Pan-genome analysis and visualization

Even closely related bacterial genomes can differ in the presence of hundreds of genes and individual genes can be horizontally acquired from distant strains and species. This mix of inheritance patterns complicates phylogenetic analysis of bacteria.

Although several software are available for pan-genome analysis, yet visualization, interpretation and exploration of pan-genomes remains challenging. panX (Pan-genome Analysis and Exploration) aims at facilitating pan-genome research with an easy-to-use and interactive platform for analyzing and exploring pan-genomic data.

panX displays the pan-genome using interconnected visual components including gene cluster table, multiple alignment, comparative phylogenetic tree viewers and strain metadata table. The pan-genome data structures are prepared by our pan-genome-analysis analysis pipeline, which efficiently identifies orthologous clusters from large sets of genome sequences and pre-computes alignments, trees, and plenty of informative statistics. panX is available at pangenome.de

Clone the repository

git clone https://github.com/neherlab/pan-genome-visualization
git submodule update --init

Install npm packages and start the server:

npm install
npm start

check http://localhost:8000/ in browser (One might need to upgrade the outdated browser.) If npm can not start, please make sure that nodejs is updated.

The example page shows the beauty and power of the panX visualization and exploration, even though only a few species and some of their gene clusters are showcased in the repository.

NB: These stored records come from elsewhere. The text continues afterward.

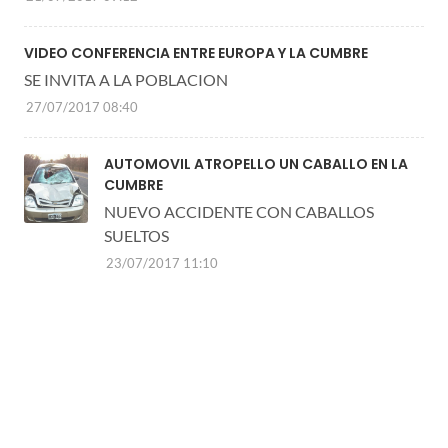
VIDEO CONFERENCIA ENTRE EUROPA Y LA CUMBRE
SE INVITA A LA POBLACION
27/07/2017 08:40
AUTOMOVIL ATROPELLO UN CABALLO EN LA
CUMBRE
NUEVO ACCIDENTE CON CABALLOS
SUELTOS
23/07/2017 11:10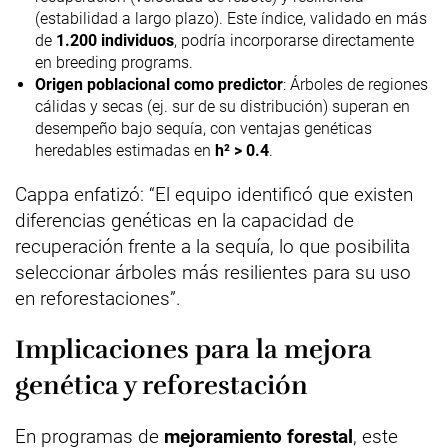
(estabilidad a largo plazo). Este índice, validado en más
de
1.200 individuos
, podría incorporarse directamente
en breeding programs.
Origen poblacional como predictor
: Árboles de regiones
cálidas y secas (ej. sur de su distribución) superan en
desempeño bajo sequía, con ventajas genéticas
heredables estimadas en
h² > 0.4
.
Cappa enfatizó: “El equipo identificó que existen
diferencias genéticas en la capacidad de
recuperación frente a la sequía, lo que posibilita
seleccionar árboles más resilientes para su uso
en reforestaciones”.
Implicaciones para la mejora
genética y reforestación
En programas de
mejoramiento forestal
, este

Complete pan-genomes are exhibited at pangenome.de.

Demo

based on post-vaccine epidemiology of 616 S. pneumoniae strains (Croucher et al. 2015)

panX

Moreover, for your own pan-genome:

Add your own page in the local server (add-new-pages-repo.sh)

bash add-new-pages-repo.sh your_species_prefix

Send your own data to the local server

After finishing the pan-genome-analysis pipeline, please use the script link-to-server.py to transfer your data to the local server.

./link-to-server.py -s E_coli -v /usr/pan-genome-visualization

Restart your server and enjoy your own interactive pan-genome dashboard!

Special feature: visualize branch association(BA) and presence/absence(PA) association

Once BA and PA with metadata (e.g. drug concentration) are calculated in panX analysis pipeline, users can create their custom pages to flexibly visualize branch associations.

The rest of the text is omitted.